#### YOUR GOAL:
Beginning with the opening line of the entries, return every line through the one containing "psychothérapie. Le malade, le patient", both included, and nothing else. Omit pictures.

#### PROVIDED DATA:
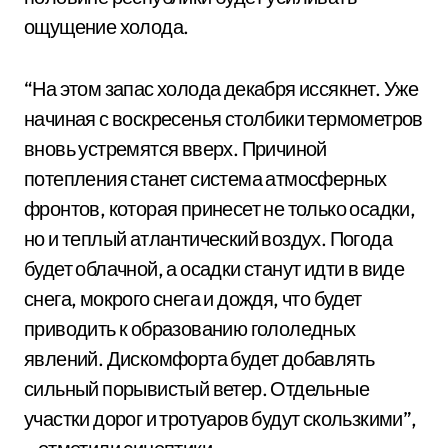
ощущение холода.
“На этом запас холода декабря иссякнет. Уже
начиная с воскресенья столбики термометров
вновь устремятся вверх. Причиной
потепления станет система атмосферных
фронтов, которая принесет не только осадки,
но и теплый атлантический воздух. Погода
будет облачной, а осадки станут идти в виде
снега, мокрого снега и дождя, что будет
приводить к образованию гололедных
явлений. Дискомфорта будет добавлять
сильный порывистый ветер. Отдельные
участки дорог и тротуаров будут скользкими”,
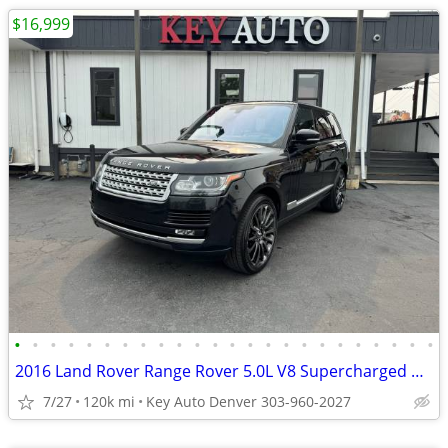
$16,999
•
•
•
•
•
•
•
•
•
•
•
•
•
•
•
•
•
•
•
•
•
•
•
•
2016 Land Rover Range Rover 5.0L V8 Supercharged AWD
7/27
120k mi
Key Auto Denver 303-960-2027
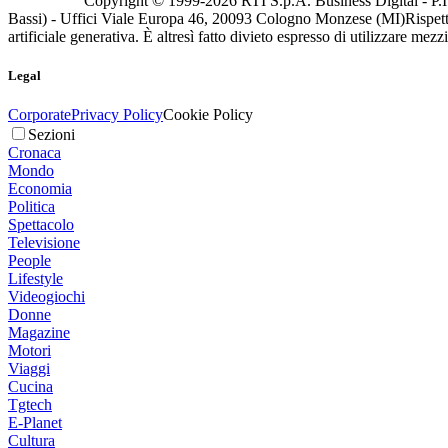
Copyright © 1999-
2026
RTI S.p.A. Business Digital - P.I
Bassi) - Uffici Viale Europa 46, 20093 Cologno Monzese (MI)
Rispett
artificiale generativa. È altresì fatto divieto espresso di utilizzare mez
Legal
Corporate
Privacy Policy
Cookie Policy
Sezioni
Cronaca
Mondo
Economia
Politica
Spettacolo
Televisione
People
Lifestyle
Videogiochi
Donne
Magazine
Motori
Viaggi
Cucina
Tgtech
E-Planet
Cultura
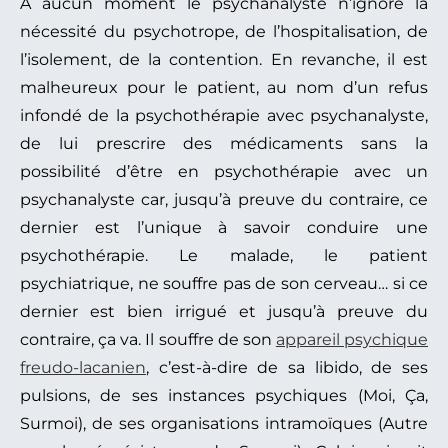
À aucun moment le psychanalyste n’ignore la
nécessité du psychotrope, de l’hospitalisation, de
l’isolement, de la contention. En revanche, il est
malheureux pour le patient, au nom d’un refus
infondé de la psychothérapie avec psychanalyste,
de lui prescrire des médicaments sans la
possibilité d’être en psychothérapie avec un
psychanalyste car, jusqu’à preuve du contraire, ce
dernier est l’unique à savoir conduire une
psychothérapie. Le malade, le patient
psychiatrique, ne souffre pas de son cerveau… si ce
dernier est bien irrigué et jusqu’à preuve du
contraire, ça va. Il souffre de son
appareil psychique
freudo-lacanien
, c’est-à-dire de sa libido, de ses
pulsions, de ses instances psychiques (Moi, Ça,
Surmoi), de ses organisations intramoïques (Autre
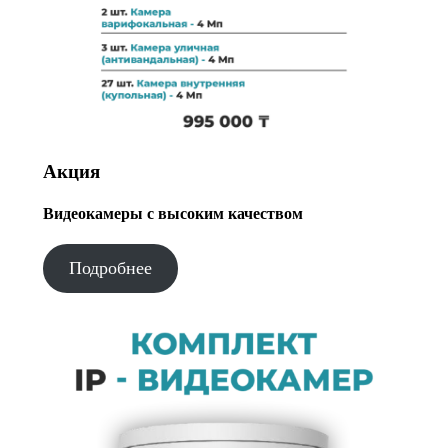
Акция
Видеокамеры с высоким качеством
Подробнее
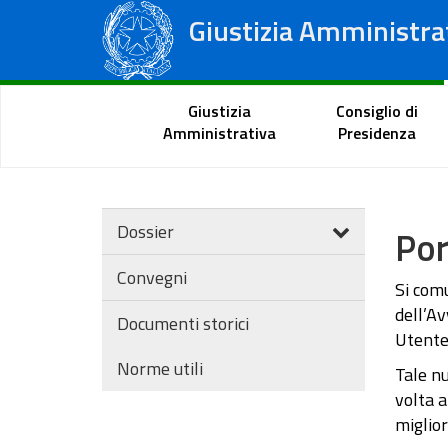
Giustizia Amministra
Consiglio di Stato
Tribunali Amministrativi Regionali
Portale del cittadino
Giustizia
Consiglio di
Amministrativa
Presidenza
Dossier
Por
Convegni
Si comu
dell’A
Documenti storici
Utente”
Norme utili
Tale nu
volta a
miglior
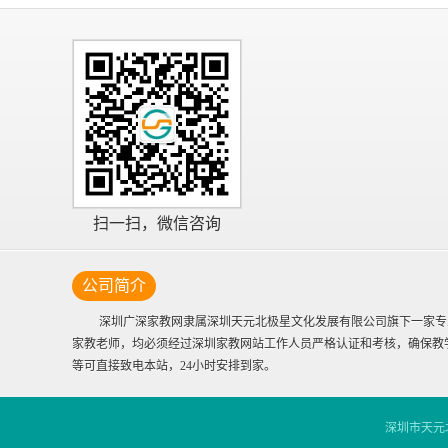
扫一扫，微信咨询
公司简介
深圳广深家教网隶属深圳天元北极星文化发展有限公司旗下一家专业的
家教老师，均必须经过深圳家教网站工作人员严格认证和考核，确保教
等可直接致电本站，24小时安排到家。
深圳市天元北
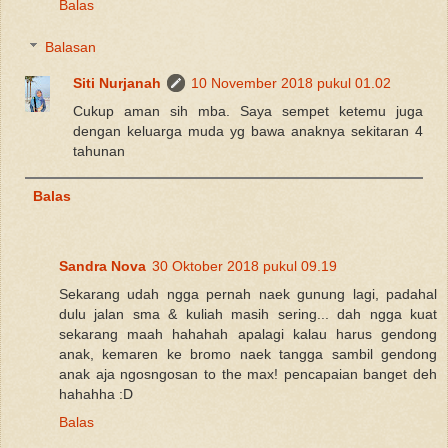
Balas
Balasan
Siti Nurjanah
10 November 2018 pukul 01.02
Cukup aman sih mba. Saya sempet ketemu juga
dengan keluarga muda yg bawa anaknya sekitaran 4
tahunan
Balas
Sandra Nova
30 Oktober 2018 pukul 09.19
Sekarang udah ngga pernah naek gunung lagi, padahal
dulu jalan sma & kuliah masih sering... dah ngga kuat
sekarang maah hahahah apalagi kalau harus gendong
anak, kemaren ke bromo naek tangga sambil gendong
anak aja ngosngosan to the max! pencapaian banget deh
hahahha :D
Balas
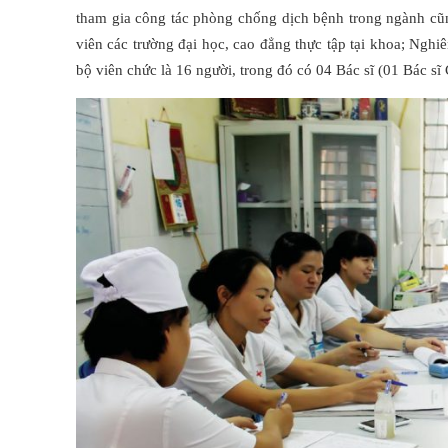
tham gia công tác phòng chống dịch bệnh trong ngành cũn
viên các trường đại học, cao đẳng thực tập tại khoa; Nghi
bộ viên chức là 16 người, trong đó có 04 Bác sĩ (01 Bác s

#### TASK ANSWER:
ощущение холода.
“На этом запас холода декабря иссякнет. Уже
начиная с воскресенья столбики термометров
вновь устремятся вверх. Причиной
потепления станет система атмосферных
фронтов, которая принесет не только осадки,
но и теплый атлантический воздух. Погода
будет облачной, а осадки станут идти в виде
снега, мокрого снега и дождя, что будет
приводить к образованию гололедных
явлений. Дискомфорта будет добавлять
сильный порывистый ветер. Отдельные
участки дорог и тротуаров будут скользкими”,
$16,999
•
•
•
•
•
•
•
•
•
•
•
•
•
•
•
•
•
•
•
•
•
•
•
•
2016 Land Rover Range Rover 5.0L V8 Supercharged AWD
7/27
120k mi
Key Auto Denver 303-960-2027
Copyright © 1999-
2026
RTI S.p.A. Business Digital - P.I
Bassi) - Uffici Viale Europa 46, 20093 Cologno Monzese (MI)
Rispett
artificiale generativa. È altresì fatto divieto espresso di utilizzare mez
Legal
Corporate
Privacy Policy
Cookie Policy
Sezioni
Cronaca
Mondo
Economia
Politica
Spettacolo
Televisione
People
Lifestyle
Videogiochi
Donne
Magazine
Motori
Viaggi
Cucina
Tgtech
E-Planet
Cultura
À aucun moment le psychanalyste n’ignore la
nécessité du psychotrope, de l’hospitalisation, de
l’isolement, de la contention. En revanche, il est
malheureux pour le patient, au nom d’un refus
infondé de la psychothérapie avec psychanalyste,
de lui prescrire des médicaments sans la
possibilité d’être en psychothérapie avec un
psychanalyste car, jusqu’à preuve du contraire, ce
dernier est l’unique à savoir conduire une
psychothérapie. Le malade, le patient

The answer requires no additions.